[[ Data listing open ]]
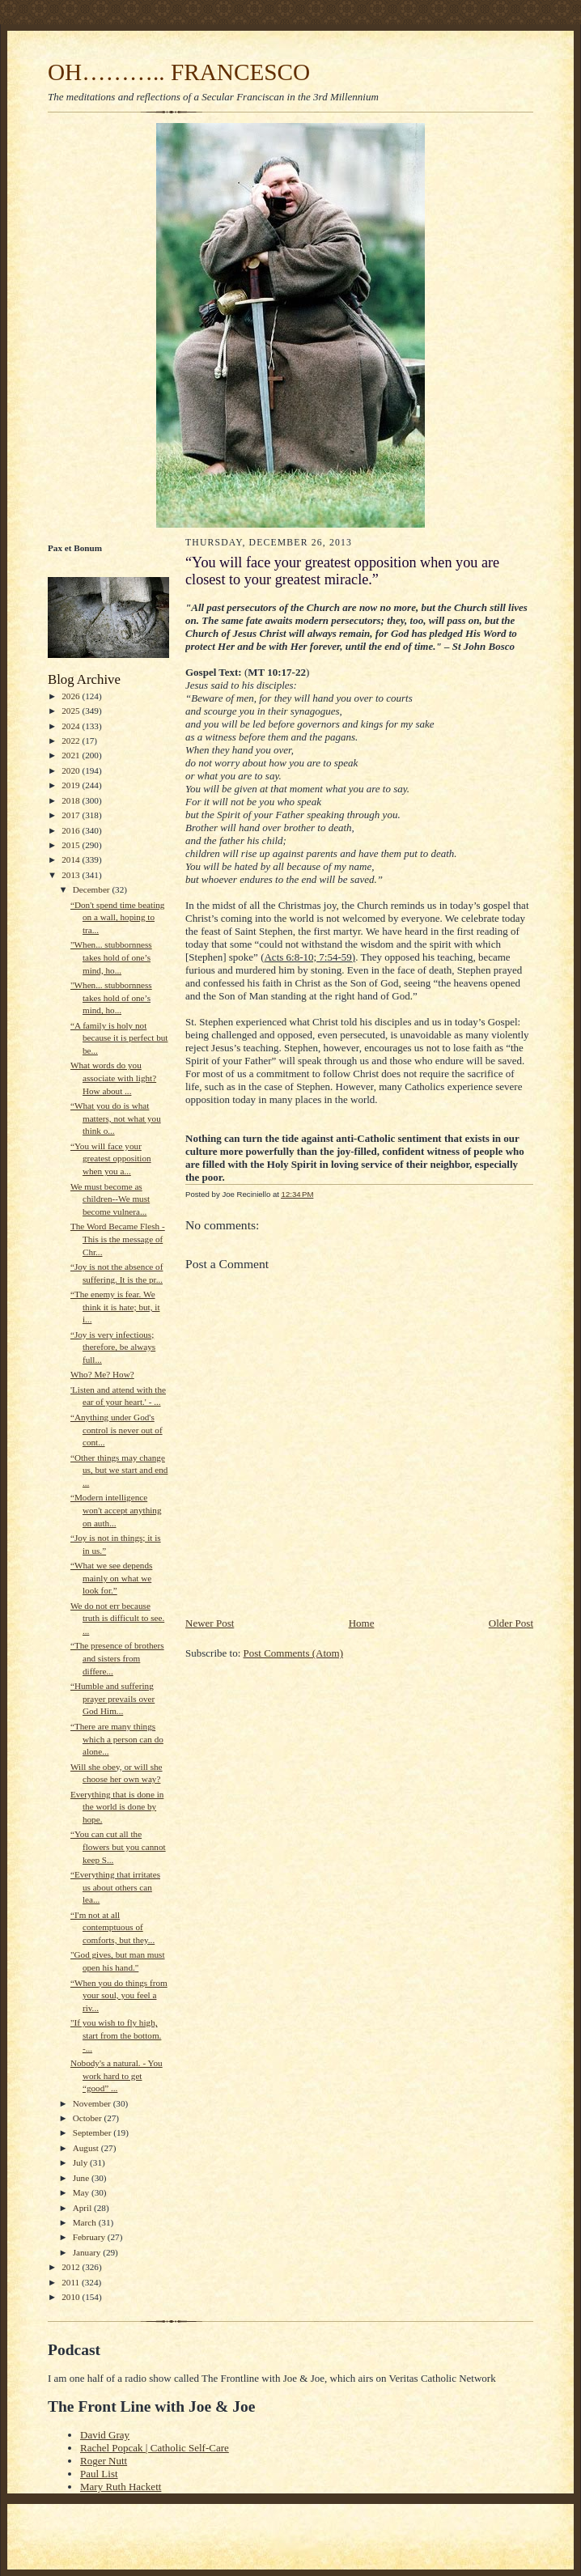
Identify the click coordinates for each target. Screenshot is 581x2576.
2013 (71, 875)
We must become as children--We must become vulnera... (110, 1199)
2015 (71, 845)
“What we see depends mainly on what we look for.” (111, 1577)
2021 (71, 755)
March (86, 2222)
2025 (71, 710)
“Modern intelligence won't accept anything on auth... (116, 1509)
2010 (71, 2297)
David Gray (104, 2435)
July (81, 2162)
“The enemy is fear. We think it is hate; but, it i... (115, 1306)
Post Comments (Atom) (294, 1653)
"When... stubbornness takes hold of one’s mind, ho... (111, 957)
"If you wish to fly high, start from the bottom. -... (115, 2035)
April (83, 2208)
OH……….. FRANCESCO (179, 72)
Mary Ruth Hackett (120, 2487)
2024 (71, 726)
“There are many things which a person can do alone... (116, 1738)
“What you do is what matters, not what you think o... (115, 1118)
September (93, 2132)
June (82, 2178)
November (93, 2103)
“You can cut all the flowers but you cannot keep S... (118, 1846)
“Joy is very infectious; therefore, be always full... (112, 1347)
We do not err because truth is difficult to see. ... (117, 1618)
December (92, 889)
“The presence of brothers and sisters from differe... (117, 1657)
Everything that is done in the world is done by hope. (116, 1806)
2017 (71, 815)
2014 (71, 859)
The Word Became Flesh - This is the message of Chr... (117, 1238)
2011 (71, 2282)
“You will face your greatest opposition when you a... (110, 1158)
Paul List (99, 2474)
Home (362, 1623)
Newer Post (209, 1623)
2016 (71, 830)
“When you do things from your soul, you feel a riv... (119, 1995)
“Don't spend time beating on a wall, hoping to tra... (117, 917)
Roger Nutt (103, 2461)
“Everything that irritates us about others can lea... (115, 1886)
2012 (71, 2267)
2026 (71, 696)
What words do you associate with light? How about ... (113, 1077)
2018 (71, 800)
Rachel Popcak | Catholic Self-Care (154, 2448)
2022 (71, 740)
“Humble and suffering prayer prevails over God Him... (112, 1698)
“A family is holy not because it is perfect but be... (119, 1038)
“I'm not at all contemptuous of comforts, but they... (112, 1927)
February (90, 2237)
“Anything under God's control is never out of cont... (116, 1429)
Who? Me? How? (102, 1374)
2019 (71, 785)
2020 (71, 770)
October (88, 2118)
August (87, 2148)
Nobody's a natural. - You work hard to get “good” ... (116, 2075)
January (88, 2252)
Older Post (511, 1623)
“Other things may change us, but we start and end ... (119, 1470)
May (82, 2192)
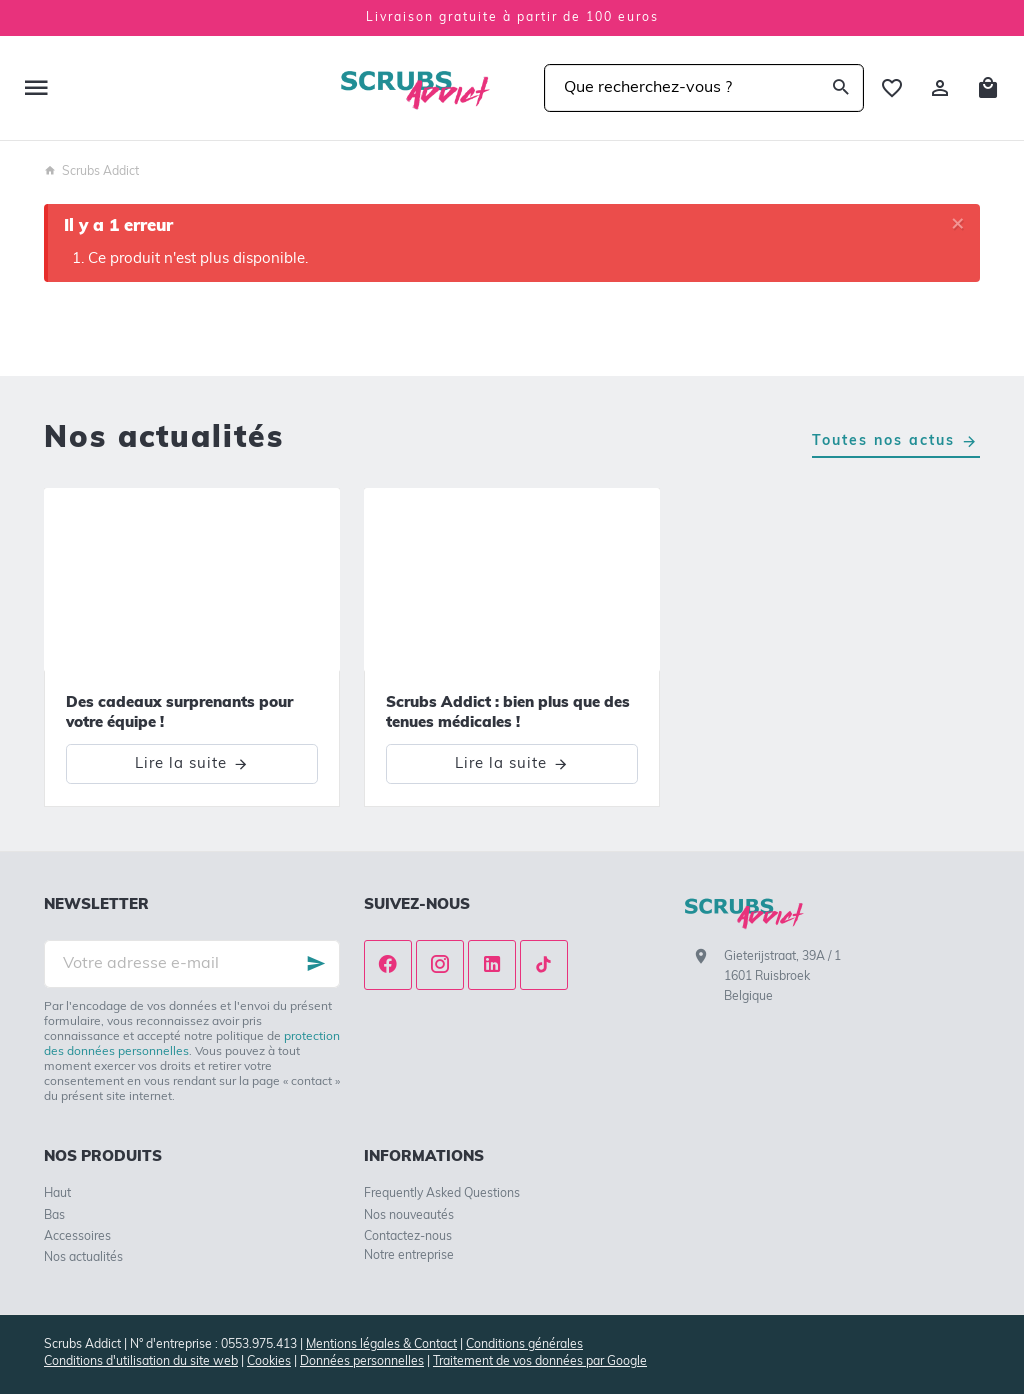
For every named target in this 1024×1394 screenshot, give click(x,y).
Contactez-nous (408, 1237)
[[ Data listing closed ]]
Exercise details: Please write out, exactly as they appear above, only the lines in the stretch from the line with "we see depends" through the line with "OH……….. FRANCESCO (179, 72)".

Solution to the problem:
“What we see depends mainly on what we look for.” (111, 1577)
2021 (71, 755)
March (86, 2222)
2025 (71, 710)
“Modern intelligence won't accept anything on auth... (116, 1509)
2010 (71, 2297)
David Gray (104, 2435)
July (81, 2162)
“The enemy is fear. We think it is hate; but, it i... (115, 1306)
Post Comments (Atom) (294, 1653)
"When... stubbornness takes hold of one’s mind, ho... (111, 957)
"If you wish to fly high, start from the bottom. -... (115, 2035)
April (83, 2208)
OH……….. FRANCESCO (179, 72)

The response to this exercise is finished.